> EXERCISE INPUT
::::::::

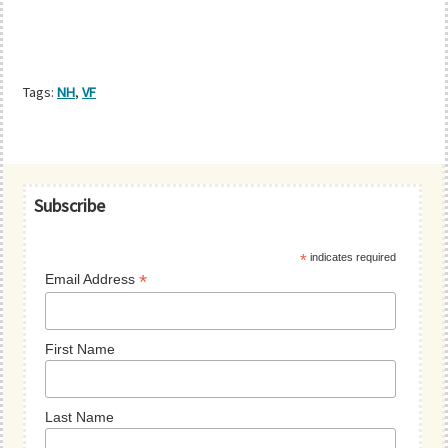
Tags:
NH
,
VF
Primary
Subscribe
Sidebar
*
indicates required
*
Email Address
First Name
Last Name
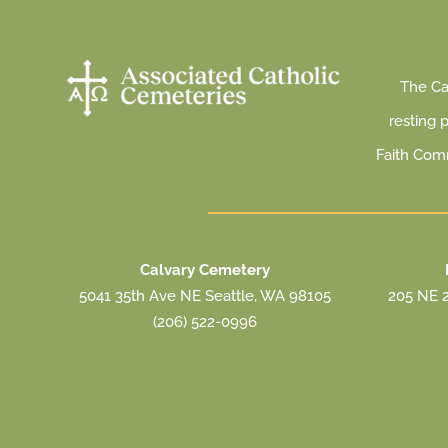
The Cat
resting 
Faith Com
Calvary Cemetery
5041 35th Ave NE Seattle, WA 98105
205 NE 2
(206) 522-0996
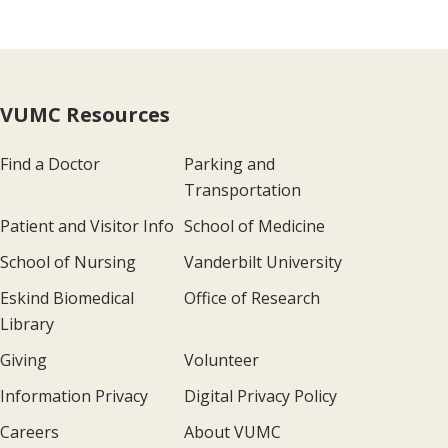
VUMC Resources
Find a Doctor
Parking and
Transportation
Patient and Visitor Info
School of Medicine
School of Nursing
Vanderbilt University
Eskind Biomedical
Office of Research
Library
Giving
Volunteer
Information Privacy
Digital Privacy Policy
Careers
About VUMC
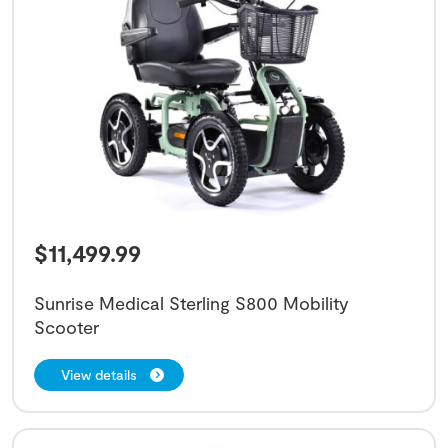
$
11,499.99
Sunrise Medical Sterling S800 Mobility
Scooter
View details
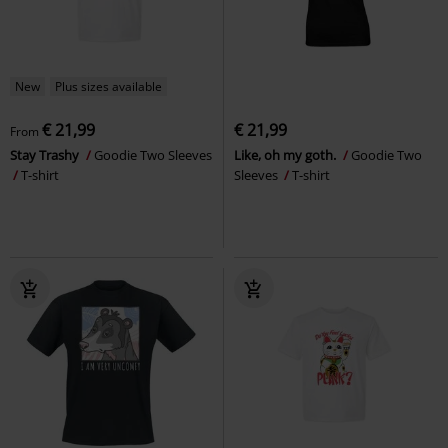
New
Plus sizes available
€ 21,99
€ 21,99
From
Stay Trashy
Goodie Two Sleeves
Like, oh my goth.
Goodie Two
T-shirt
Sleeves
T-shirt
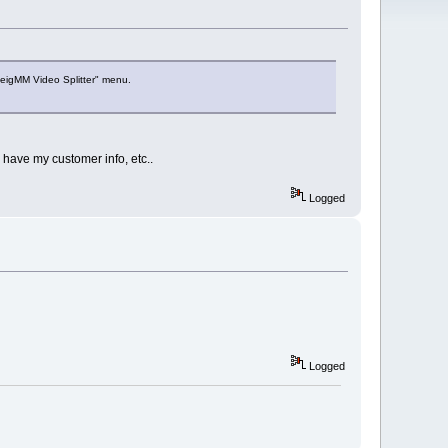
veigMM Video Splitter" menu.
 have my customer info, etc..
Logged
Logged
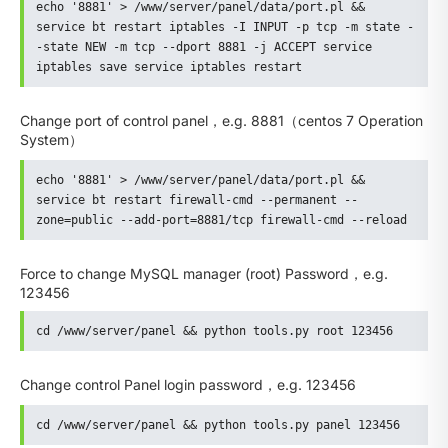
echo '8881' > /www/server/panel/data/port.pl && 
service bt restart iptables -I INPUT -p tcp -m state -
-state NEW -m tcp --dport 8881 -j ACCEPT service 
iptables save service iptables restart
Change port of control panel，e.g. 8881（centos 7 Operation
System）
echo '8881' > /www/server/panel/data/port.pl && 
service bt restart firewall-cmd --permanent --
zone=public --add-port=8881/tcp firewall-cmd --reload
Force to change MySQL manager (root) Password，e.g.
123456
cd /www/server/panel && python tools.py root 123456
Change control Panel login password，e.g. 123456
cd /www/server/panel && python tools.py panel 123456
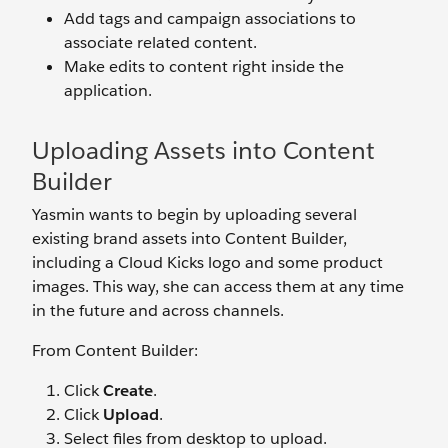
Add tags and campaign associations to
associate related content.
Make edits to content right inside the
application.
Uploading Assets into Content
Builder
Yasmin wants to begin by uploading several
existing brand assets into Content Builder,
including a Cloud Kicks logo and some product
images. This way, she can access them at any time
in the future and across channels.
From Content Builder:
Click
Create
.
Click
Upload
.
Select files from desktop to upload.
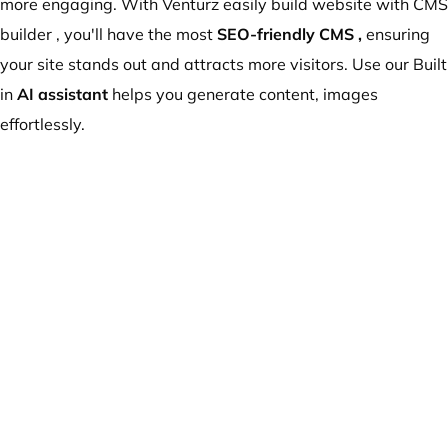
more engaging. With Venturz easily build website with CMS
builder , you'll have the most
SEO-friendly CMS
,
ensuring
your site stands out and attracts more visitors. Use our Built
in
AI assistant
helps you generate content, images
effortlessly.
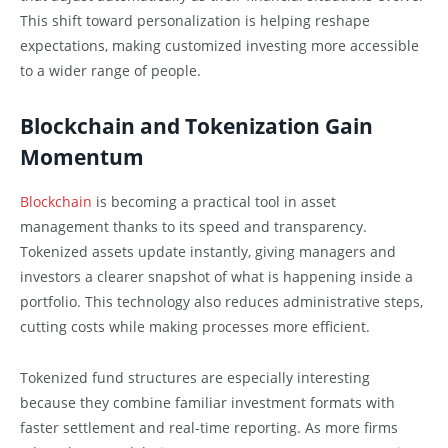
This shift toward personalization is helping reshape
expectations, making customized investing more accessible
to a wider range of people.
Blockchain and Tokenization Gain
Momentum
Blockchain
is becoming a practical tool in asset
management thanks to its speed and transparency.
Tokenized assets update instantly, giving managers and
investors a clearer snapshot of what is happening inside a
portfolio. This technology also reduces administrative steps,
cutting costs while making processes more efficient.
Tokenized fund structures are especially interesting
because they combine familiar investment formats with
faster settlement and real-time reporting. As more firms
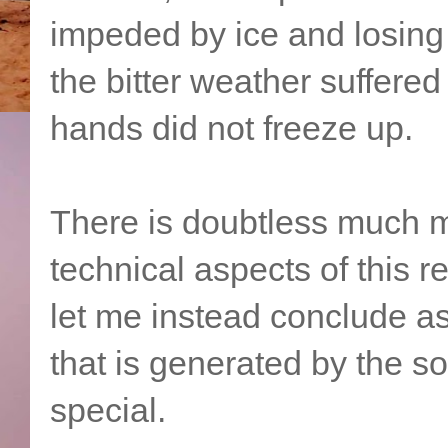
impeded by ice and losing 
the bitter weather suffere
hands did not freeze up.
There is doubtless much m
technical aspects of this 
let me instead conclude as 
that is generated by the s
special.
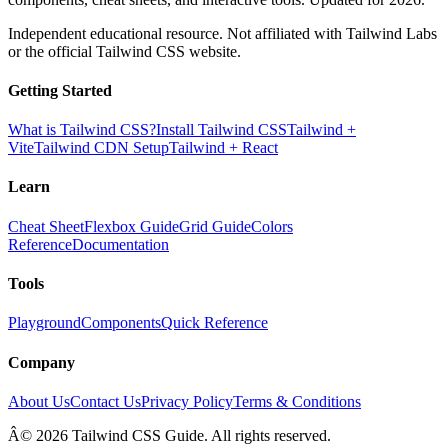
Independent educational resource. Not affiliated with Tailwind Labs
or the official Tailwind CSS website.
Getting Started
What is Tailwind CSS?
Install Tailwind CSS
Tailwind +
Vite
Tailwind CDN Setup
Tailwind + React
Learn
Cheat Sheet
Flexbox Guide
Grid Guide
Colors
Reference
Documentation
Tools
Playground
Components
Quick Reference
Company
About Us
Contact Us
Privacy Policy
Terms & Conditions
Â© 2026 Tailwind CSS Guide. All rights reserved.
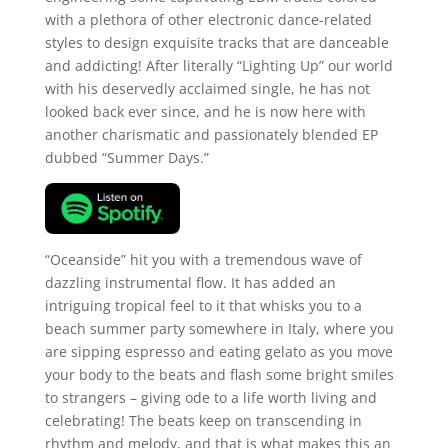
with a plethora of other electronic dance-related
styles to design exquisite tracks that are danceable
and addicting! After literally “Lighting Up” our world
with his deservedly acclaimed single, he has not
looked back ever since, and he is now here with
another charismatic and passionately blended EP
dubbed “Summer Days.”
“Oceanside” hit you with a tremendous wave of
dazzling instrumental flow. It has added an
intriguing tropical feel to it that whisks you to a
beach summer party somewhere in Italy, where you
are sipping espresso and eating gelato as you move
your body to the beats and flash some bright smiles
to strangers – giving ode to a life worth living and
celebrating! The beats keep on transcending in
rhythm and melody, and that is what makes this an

::::::::

> WHAT YOU WILL DO
Each entry is to be transcribed verbatim, and any picture in it is to be skipped.

> OUTPUT
Tags:
NH
,
VF
Primary
Subscribe
Sidebar
*
indicates required
*
Email Address
First Name
Last Name
The Cat
resting 
Faith Com
Calvary Cemetery
5041 35th Ave NE Seattle, WA 98105
205 NE 2
(206) 522-0996
VUMC Resources
Find a Doctor
Parking and
Transportation
Patient and Visitor Info
School of Medicine
School of Nursing
Vanderbilt University
Eskind Biomedical
Office of Research
Library
Giving
Volunteer
Information Privacy
Digital Privacy Policy
Careers
About VUMC
$
11,499.99
Sunrise Medical Sterling S800 Mobility
Scooter
View details
New
Plus sizes available
€ 21,99
€ 21,99
From
Stay Trashy
Goodie Two Sleeves
Like, oh my goth.
Goodie Two
T-shirt
Sleeves
T-shirt
veigMM Video Splitter" menu.
 have my customer info, etc..
Logged
Logged
echo '8881' > /www/server/panel/data/port.pl && 
service bt restart iptables -I INPUT -p tcp -m state -
-state NEW -m tcp --dport 8881 -j ACCEPT service 
iptables save service iptables restart
Change port of control panel，e.g. 8881（centos 7 Operation
System）
echo '8881' > /www/server/panel/data/port.pl && 
service bt restart firewall-cmd --permanent --
zone=public --add-port=8881/tcp firewall-cmd --reload
Force to change MySQL manager (root) Password，e.g.
123456
cd /www/server/panel && python tools.py root 123456
Change control Panel login password，e.g. 123456
cd /www/server/panel && python tools.py panel 123456
Add tags and campaign associations to
associate related content.
Make edits to content right inside the
application.
Uploading Assets into Content
Builder
Yasmin wants to begin by uploading several
existing brand assets into Content Builder,
including a Cloud Kicks logo and some product
images. This way, she can access them at any time
in the future and across channels.
From Content Builder:
Click
Create
.
Click
Upload
.
Select files from desktop to upload.
more engaging. With Venturz easily build website with CMS
builder , you'll have the most
SEO-friendly CMS
,
ensuring
your site stands out and attracts more visitors. Use our Built
in
AI assistant
helps you generate content, images
effortlessly.
This shift toward personalization is helping reshape
expectations, making customized investing more accessible
to a wider range of people.
Blockchain and Tokenization Gain
Momentum
Blockchain
is becoming a practical tool in asset
management thanks to its speed and transparency.
Tokenized assets update instantly, giving managers and
investors a clearer snapshot of what is happening inside a
portfolio. This technology also reduces administrative steps,
cutting costs while making processes more efficient.
Tokenized fund structures are especially interesting
because they combine familiar investment formats with
faster settlement and real-time reporting. As more firms
impeded by ice and losing 
the bitter weather suffere
hands did not freeze up.
There is doubtless much m
technical aspects of this 
let me instead conclude as 
that is generated by the s
special.
Independent educational resource. Not affiliated with Tailwind Labs
or the official Tailwind CSS website.
Getting Started
What is Tailwind CSS?
Install Tailwind CSS
Tailwind +
Vite
Tailwind CDN Setup
Tailwind + React
Learn
Cheat Sheet
Flexbox Guide
Grid Guide
Colors
Reference
Documentation
Tools
Playground
Components
Quick Reference
Company
About Us
Contact Us
Privacy Policy
Terms & Conditions
Â© 2026 Tailwind CSS Guide. All rights reserved.
with a plethora of other electronic dance-related
styles to design exquisite tracks that are danceable
and addicting! After literally “Lighting Up” our world
with his deservedly acclaimed single, he has not
looked back ever since, and he is now here with
another charismatic and passionately blended EP
dubbed “Summer Days.”
“Oceanside” hit you with a tremendous wave of
dazzling instrumental flow. It has added an
intriguing tropical feel to it that whisks you to a
beach summer party somewhere in Italy, where you
are sipping espresso and eating gelato as you move
your body to the beats and flash some bright smiles
to strangers – giving ode to a life worth living and
celebrating! The beats keep on transcending in
rhythm and melody, and that is what makes this an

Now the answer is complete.